EUR/USD Current price: 1.1867
- The US pulled out from the Iranian deal, dollar bulls persist.
- EUR/USD holds near a strong mid-term support tested intraday around 1.1840.
The EUR/USD pair reached yet another 2018 low at 1.1837 before bouncing modestly, down for a third consecutive day. The greenback didn't need much to keep strengthening, and in fact, macroeconomic data was once again ignored by market participants. Still, comments from Fed's head Powell, gave the greenback a boost early Europe, as he reaffirmed the tightening path from the central bank. German data was generally positive, as Industrial Production rose 1.0% in March after a -1.7% in February, while the trade balance surplus for the same month surpassed market's expectations with €22.0B. Still, imports fell 0.9% in March, while exports grew 1.7%, slightly below market's forecast. In the US, the NFIB Business Optimism Index for April fell to 104.8, but May's IBD/TIPP Economic Optimism index was better-than-expected printing 53.6. None of them anyway is a market mover, but surely indicate that business sentiment seems to be improving this month.
Anyway, the market was all about Trump's announcement on its position on the Iranian nuclear deal. Headlines were contradictory mid-US afternoon, with oil prices plummeting and recovering sharply right afterward. As largely expected, the US President announced that the country is leaving the pact, triggering some noise, although not affecting much the greenback against major rivals.

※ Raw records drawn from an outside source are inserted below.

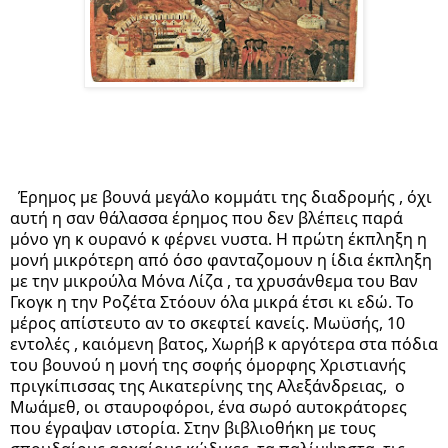
  Έρημος με βουνά μεγάλο κομμάτι της διαδρομής , όχι 
αυτή η σαν θάλασσα έρημος που δεν βλέπεις παρά 
μόνο γη κ ουρανό κ φέρνει νυστα. Η πρώτη έκπληξη η 
μονή μικρότερη από όσο φανταζομουν η ίδια έκπληξη 
με την μικρούλα Μόνα Λίζα , τα χρυσάνθεμα του Βαν 
Γκογκ η την Ροζέτα Στόουν όλα μικρά έτσι κι εδώ. Το 
μέρος απίστευτο αν το σκεφτεί κανείς. Μωϋσής, 10 
εντολές , καιόμενη βατος, Χωρήβ κ αργότερα στα πόδια 
του βουνού η μονή της σοφής όμορφης Χριστιανής 
πριγκίπισσας της Αικατερίνης της Αλεξάνδρειας,  ο 
Μωάμεθ, οι σταυροφόροι, ένα σωρό αυτοκράτορες 
που έγραψαν ιστορία. Στην βιβλιοθήκη με τους 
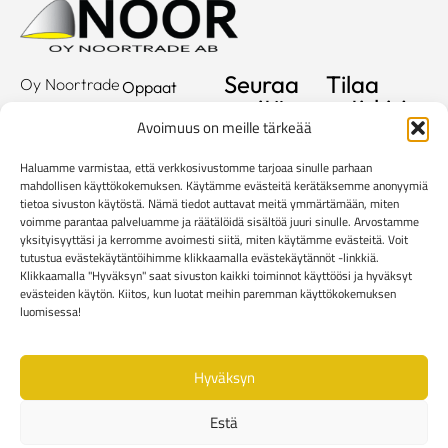
Seuraa
Tilaa
Oy Noortrade
Oppaat
meitä
uutiskirje
Ab
Kuvastot
Avoimuus on meille tärkeää
Hallimestarinkatu
Sähköposti
Referenssit
2
Haluamme varmistaa, että verkkosivustomme tarjoaa sinulle parhaan
20780
Showroom
mahdollisen käyttökokemuksen. Käytämme evästeitä kerätäksemme anonyymiä
tietoa sivuston käytöstä. Nämä tiedot auttavat meitä ymmärtämään, miten
Kaarina
Yritys
voimme parantaa palveluamme ja räätälöidä sisältöä juuri sinulle. Arvostamme
info@noortrade.fi
yksityisyyttäsi ja kerromme avoimesti siitä, miten käytämme evästeitä. Voit
Yhteystiedot
+358 2 51 22
tutustua evästekäytäntöihimme klikkaamalla evästekäytännöt -linkkiä.
Klikkaamalla "Hyväksyn" saat sivuston kaikki toiminnot käyttöösi ja hyväksyt
500
Ajankohtaista
evästeiden käytön. Kiitos, kun luotat meihin paremman käyttökokemuksen
Brändit
luomisessa!
Mediapankki
Hyväksyn
Rekisteri- ja tietosuojaseloste
Kuluttaja-asiakkaiden toimitusehdot
Estä
Yritysasiakkaiden toimitusehdot
Reklamaatiolomake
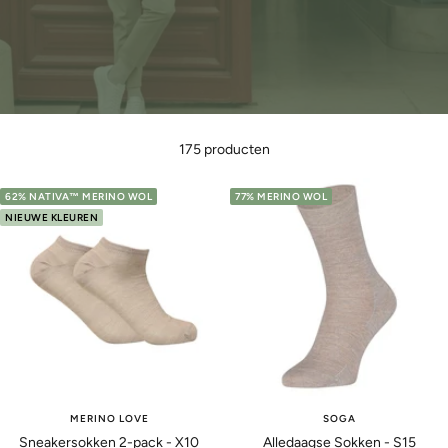
175 producten
62% NATIVA™ MERINO WOL
77% MERINO WOL
NIEUWE KLEUREN
MERINO LOVE
SOGA
Sneakersokken 2-pack - X10
Alledaagse Sokken - S15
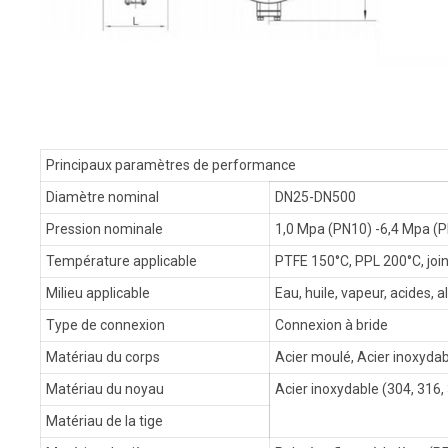
Principaux paramètres de performance
Diamètre nominal
DN25-DN500
Pression nominale
1,0 Mpa (PN10) -6,4 Mpa (
Température applicable
PTFE 150°C, PPL 200°C, joi
Milieu applicable
Eau, huile, vapeur, acides, al
Type de connexion
Connexion à bride
Matériau du corps
Acier moulé, Acier inoxydab
Matériau du noyau
Acier inoxydable (304, 316,
Matériau de la tige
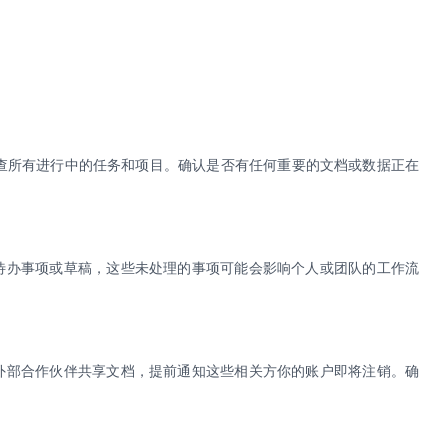
查所有进行中的任务和项目。确认是否有任何重要的文档或数据正在
待办事项或草稿，这些未处理的事项可能会影响个人或团队的工作流
外部合作伙伴共享文档，提前通知这些相关方你的账户即将注销。确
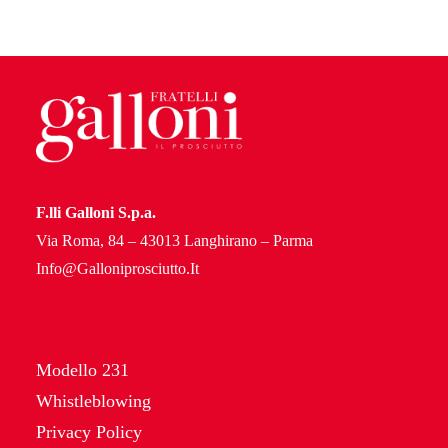
F.lli Galloni S.p.a.
Via Roma, 84 – 43013 Langhirano – Parma
Info@Galloniprosciutto.It
Modello 231
Whistleblowing
Privacy Policy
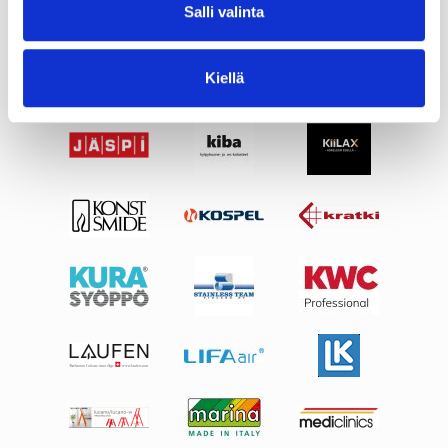
Salli valinta
Kiellä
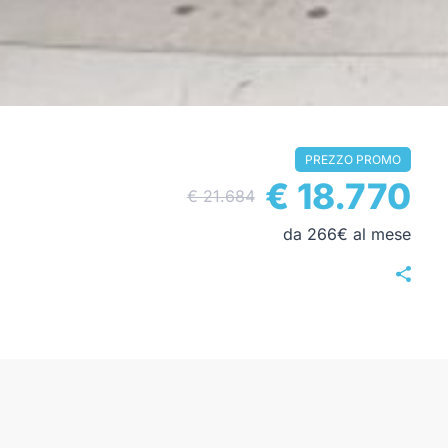
PREZZO PROMO
€ 18.770
€ 21.684
da 266€ al mese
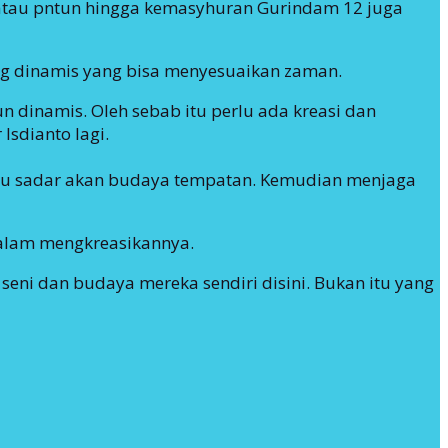
ta atau pntun hingga kemasyhuran Gurindam 12 juga
ang dinamis yang bisa menyesuaikan zaman.
un dinamis. Oleh sebab itu perlu ada kreasi dan
Isdianto lagi.
atau sadar akan budaya tempatan. Kemudian menjaga
dalam mengkreasikannya.
seni dan budaya mereka sendiri disini. Bukan itu yang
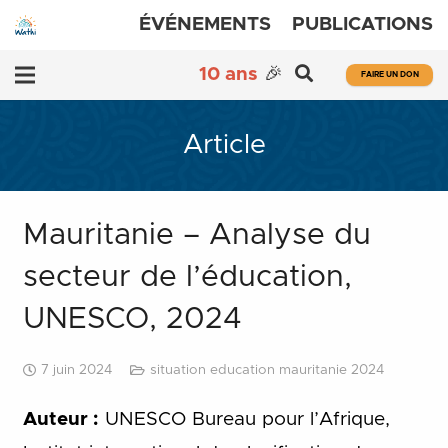
ÉVÉNEMENTS
PUBLICATIONS
10 ans
🎉
FAIRE UN DON
Article
Mauritanie – Analyse du
secteur de l’éducation,
UNESCO, 2024
7 juin 2024
situation education mauritanie 2024
Auteur :
UNESCO Bureau pour l’Afrique,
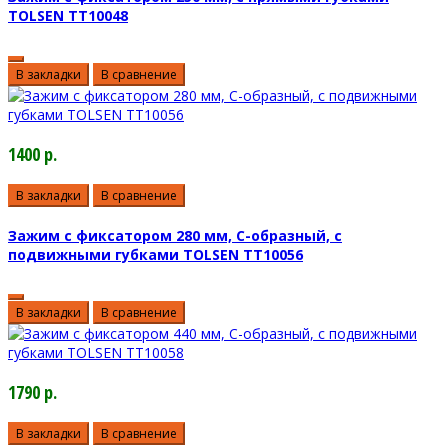
TOLSEN TT10048
В закладки
В сравнение
1400 р.
В закладки
В сравнение
Зажим с фиксатором 280 мм, С-образный, с
подвижными губками TOLSEN TT10056
В закладки
В сравнение
1790 р.
В закладки
В сравнение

The European calendar has nothing of relevance to offer this Wednesday, while the US will release the Producer Price index for April.
Technically, the pair is extremely oversold according to technical readings in the daily chart, but also well below all of its moving averages and with technical indicators heading south, with no signs of changing course. In the shorter term, and after the dust settled, the pair seems comfortable below the 1.1900 level, and the 4 hours chart shows that it still below a bearish 20 SMA, currently around 1.1940, while technical indicators have recovered from oversold readings, but remain well into negative territory, indicating that bulls are still sidelined. As commented on previous updates, the 1.1840 region is quite a strong static support area, which means that a correction from current levels is not out of the table, while a break below it opens doors for a steady slump toward the next big line in the sand at 1.1660.